On Monday, a coalition of global health organizations representing more than 200 organizations and companies sent a letter to Health and Human Services Secretary Alex Azar asking the administration to reconsider the planned reductions to programs they described as essential to health and national security.

“Not only will CDC be forced to narrow its countries of operations, but the U.S. also stands to lose vital information about epidemic threats garnered on the ground through trusted relationships, real-time surveillance, and research,” wrote the coalition, which included the Global Health Security Agenda Consortium and the Global Health Council.

The coalition also warned that complacency after outbreaks have been contained leads to funding cuts, followed by ever more costly outbreaks. The Ebola outbreak cost U.S. taxpayers $5.4 billion in emergency supplemental funding, forced several U.S. cities to spend millions in containment, disrupted global business, and required the deployment of the U.S. military to address the threat.

“This is the front line against terrible organisms,” said Tom Frieden, the former CDC director who led the agency during the Ebola and Zika outbreaks. He now heads Resolve to Save Lives, a global initiative to prevent epidemics. Referring to dangerous pathogens, he said: “Like terrorism, you can’t fight it just within our borders. You’ve got to fight epidemic diseases where they emerge.”

Without additional help, low-income countries aren’t going to be able to maintain laboratory networks to detect dangerous pathogens. “Either we help or hope we get lucky it isn’t an epidemic that travelers will catch or spread to our country,” Frieden said.

The U.S. downsizing could also lead other countries to cut back or drop out from “the most serious multinational effort in many years to stop epidemics at their sources overseas,” said Tom Inglesby, director of the Center for Health Security of the Johns Hopkins Bloomberg School of Public Health.
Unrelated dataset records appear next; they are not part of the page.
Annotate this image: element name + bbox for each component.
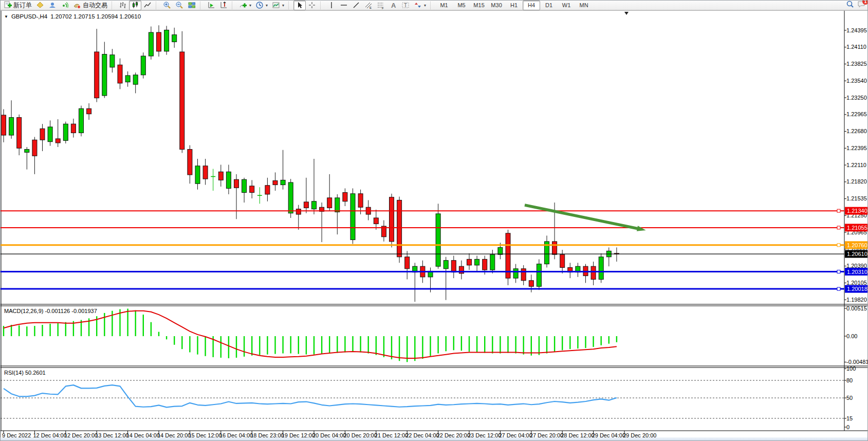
signals-icon — [61, 1, 69, 9]
collapse-chart-icon[interactable]: ▼ — [4, 14, 8, 19]
toolbar-candlestick-button[interactable] — [129, 1, 141, 10]
toolbar-auto-scroll-button[interactable] — [205, 1, 217, 10]
toolbar-cursor-button[interactable] — [293, 1, 306, 10]
toolbar-vline-button[interactable] — [325, 1, 338, 10]
toolbar-templates-button[interactable]: ▾ — [270, 1, 286, 10]
candle — [133, 75, 138, 84]
candle — [444, 261, 448, 269]
toolbar-periods-button[interactable]: ▾ — [253, 1, 270, 10]
toolbar-line-chart-button[interactable] — [141, 1, 154, 10]
candle — [203, 166, 208, 179]
search-icon — [846, 1, 854, 10]
chart-shift-icon — [219, 1, 228, 9]
candle — [180, 52, 184, 150]
candle — [451, 261, 456, 272]
shapes-icon — [414, 1, 422, 9]
candle — [242, 179, 247, 192]
candle — [397, 200, 402, 256]
toolbar-new-order-button[interactable]: 新订单 — [2, 1, 34, 10]
timeframe-m15[interactable]: M15 — [470, 1, 488, 10]
price-axis-tick: 1.21535 — [846, 195, 867, 201]
toolbar-indicators-button[interactable]: ▾ — [237, 1, 253, 10]
toolbar-trendline-button[interactable] — [350, 1, 362, 10]
candle — [110, 55, 115, 67]
toolbar-zoom-in-button[interactable] — [161, 1, 173, 10]
candle — [48, 127, 52, 142]
candle — [483, 259, 487, 270]
rsi-axis-tick: 15 — [846, 415, 853, 421]
toolbar-zoom-out-button[interactable] — [173, 1, 186, 10]
toolbar-fibonacci-button[interactable]: F — [375, 1, 387, 10]
toolbar-group-5 — [293, 1, 318, 10]
level-line-handle[interactable] — [837, 244, 840, 247]
fibonacci-icon: F — [377, 1, 385, 9]
toolbar-chart-shift-button[interactable] — [217, 1, 230, 10]
toolbar-community-button[interactable] — [46, 1, 59, 10]
price-pane[interactable] — [1, 12, 844, 304]
notification-badge: 1 — [862, 0, 868, 5]
level-line-handle[interactable] — [837, 226, 840, 229]
macd-axis-tick: 0.00 — [846, 333, 857, 339]
candlestick-icon — [131, 1, 139, 9]
timeframe-h1[interactable]: H1 — [505, 1, 523, 10]
toolbar-metaeditor-button[interactable] — [34, 1, 46, 10]
level-line-handle[interactable] — [837, 287, 840, 290]
toolbar-autotrading-button[interactable]: 自动交易 — [71, 1, 109, 10]
price-axis-tick: 1.21820 — [846, 178, 867, 185]
candle — [599, 257, 603, 280]
toolbar-bar-chart-button[interactable] — [117, 1, 129, 10]
zoom-in-icon — [163, 1, 171, 9]
candle — [9, 118, 14, 135]
vline-icon — [327, 1, 336, 9]
tile-windows-icon — [188, 1, 196, 9]
candle — [125, 76, 130, 82]
toolbar-tile-windows-button[interactable] — [186, 1, 198, 10]
chart-header: ▼ GBPUSD-,H4 1.20702 1.20715 1.20594 1.2… — [4, 13, 141, 20]
toolbar-search-button[interactable] — [846, 0, 854, 10]
candle — [304, 202, 308, 208]
level-line-handle[interactable] — [837, 209, 840, 212]
chart-ohlc-values: 1.20702 1.20715 1.20594 1.20610 — [50, 13, 141, 20]
toolbar-hline-button[interactable] — [338, 1, 350, 10]
chevron-down-icon[interactable]: ▾ — [282, 3, 284, 8]
timeframe-m30[interactable]: M30 — [488, 1, 505, 10]
toolbar-signals-button[interactable] — [59, 1, 71, 10]
new-order-icon — [4, 1, 12, 9]
toolbar-crosshair-button[interactable] — [306, 1, 318, 10]
rsi-axis-tick: 50 — [846, 395, 853, 401]
timeframe-m1[interactable]: M1 — [435, 1, 453, 10]
chevron-down-icon[interactable]: ▾ — [424, 3, 426, 8]
toolbar-shapes-button[interactable]: ▾ — [412, 1, 428, 10]
timeframe-d1[interactable]: D1 — [540, 1, 558, 10]
toolbar-text-button[interactable]: A — [387, 1, 399, 10]
candle — [17, 118, 22, 149]
price-badge-text: 1.21340 — [847, 208, 867, 214]
price-axis-tick: 1.22110 — [846, 162, 866, 168]
toolbar-channel-button[interactable]: E — [362, 1, 375, 10]
toolbar-label-button[interactable]: T — [399, 1, 412, 10]
autotrading-icon — [73, 1, 81, 9]
level-line-handle[interactable] — [837, 270, 840, 273]
price-badge-text: 1.21055 — [847, 225, 867, 231]
toolbar-chat-button[interactable]: 1 — [857, 0, 865, 10]
timeframe-m5[interactable]: M5 — [453, 1, 470, 10]
toolbar-group-6: EFAT▾ — [325, 1, 428, 10]
chart-symbol-title: GBPUSD-,H4 — [11, 13, 47, 20]
timeframe-w1[interactable]: W1 — [558, 1, 575, 10]
price-badge-text: 1.20610 — [847, 251, 867, 257]
timeframe-h4[interactable]: H4 — [523, 1, 540, 10]
candle — [250, 186, 254, 193]
toolbar: 新订单自动交易▾▾▾EFAT▾M1M5M15M30H1H4D1W1MN1 — [1, 1, 868, 10]
toolbar-separator — [200, 2, 204, 9]
chevron-down-icon[interactable]: ▾ — [266, 3, 268, 8]
cursor-icon — [296, 1, 304, 9]
toolbar-group-1 — [117, 1, 154, 10]
rsi-pane[interactable] — [1, 368, 844, 430]
toolbar-group-3 — [205, 1, 230, 10]
candle — [296, 209, 301, 214]
periods-icon — [255, 1, 264, 9]
chevron-down-icon[interactable]: ▾ — [249, 3, 251, 8]
candle — [537, 264, 541, 287]
timeframe-mn[interactable]: MN — [575, 1, 593, 10]
chart-area[interactable]: ▼ GBPUSD-,H4 1.20702 1.20715 1.20594 1.2… — [1, 10, 868, 441]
CDC spokeswoman Kathy Harben said the agency and federal partners remain committed to “prevent, detect and respond to infectious disease threats.”
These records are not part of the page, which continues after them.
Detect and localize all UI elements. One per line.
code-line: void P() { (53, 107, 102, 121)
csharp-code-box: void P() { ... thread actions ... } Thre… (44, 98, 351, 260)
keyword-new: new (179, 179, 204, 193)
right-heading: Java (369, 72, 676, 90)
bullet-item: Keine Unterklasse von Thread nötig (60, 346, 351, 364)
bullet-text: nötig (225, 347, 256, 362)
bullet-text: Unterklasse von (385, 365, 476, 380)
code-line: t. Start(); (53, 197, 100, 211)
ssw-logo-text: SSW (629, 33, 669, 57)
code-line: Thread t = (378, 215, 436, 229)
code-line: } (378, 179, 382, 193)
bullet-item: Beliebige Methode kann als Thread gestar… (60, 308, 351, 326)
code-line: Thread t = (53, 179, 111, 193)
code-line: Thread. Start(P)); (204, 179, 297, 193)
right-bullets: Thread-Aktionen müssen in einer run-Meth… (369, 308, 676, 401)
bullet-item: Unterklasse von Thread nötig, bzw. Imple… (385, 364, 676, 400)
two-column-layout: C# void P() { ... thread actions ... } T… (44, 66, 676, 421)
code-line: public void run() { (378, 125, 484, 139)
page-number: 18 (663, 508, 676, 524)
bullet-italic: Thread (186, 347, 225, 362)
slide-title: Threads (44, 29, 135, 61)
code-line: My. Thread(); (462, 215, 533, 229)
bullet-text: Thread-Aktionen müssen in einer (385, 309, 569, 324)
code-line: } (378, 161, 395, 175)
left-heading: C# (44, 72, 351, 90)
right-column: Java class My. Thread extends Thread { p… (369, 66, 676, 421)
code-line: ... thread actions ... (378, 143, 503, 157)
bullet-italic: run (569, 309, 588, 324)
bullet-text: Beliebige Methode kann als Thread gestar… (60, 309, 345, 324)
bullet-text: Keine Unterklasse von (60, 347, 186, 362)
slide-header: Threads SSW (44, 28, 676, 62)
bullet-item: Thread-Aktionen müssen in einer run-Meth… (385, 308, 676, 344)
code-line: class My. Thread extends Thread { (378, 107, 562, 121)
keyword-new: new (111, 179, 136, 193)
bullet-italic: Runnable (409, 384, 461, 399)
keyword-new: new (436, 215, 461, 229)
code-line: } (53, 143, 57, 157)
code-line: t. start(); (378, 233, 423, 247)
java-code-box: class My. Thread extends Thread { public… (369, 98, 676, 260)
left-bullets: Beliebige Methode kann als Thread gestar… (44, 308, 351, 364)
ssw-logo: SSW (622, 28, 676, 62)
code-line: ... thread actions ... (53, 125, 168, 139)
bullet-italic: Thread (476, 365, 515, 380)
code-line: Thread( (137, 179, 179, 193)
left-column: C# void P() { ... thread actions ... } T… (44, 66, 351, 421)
The United States helped launch an initiative known as the Global Health Security Agenda in 2014 to help countries reduce their vulnerabilities to public health threats. More than 60 countries now participate in that effort. At a meeting in Uganda in the fall, administration officials led by Tim Ziemer, the White House senior director for global health security, affirmed U.S. support to extend the initiative to 2024.

“The world remains underprepared to prevent, detect and respond to infectious disease outbreaks, whether naturally occurring, accidental, or deliberately released,” Ziemer wrote in a blog post before the meeting. “We recognize that the cost of failing to control outbreaks and losing lives is far greater than the cost of prevention.”

The CDC has about $150 million remaining from the one-time Ebola emergency package for these global health security programs, the senior government official said. That money will be used this year and in fiscal year 2019, but without substantial new resources, that leaves only the agency’s core annual budget, which has remained flat at about $50 million to $60 million.

Officials at the CDC, HHS and National Security Council pushed for more funding in the president’s fiscal 2019 to be released in February. But the White House budget office rejected the request, according to one global infectious disease expert. Experts say they are hoping the administration will reconsider, and that Congress will ultimately provide funding for better disease preparedness.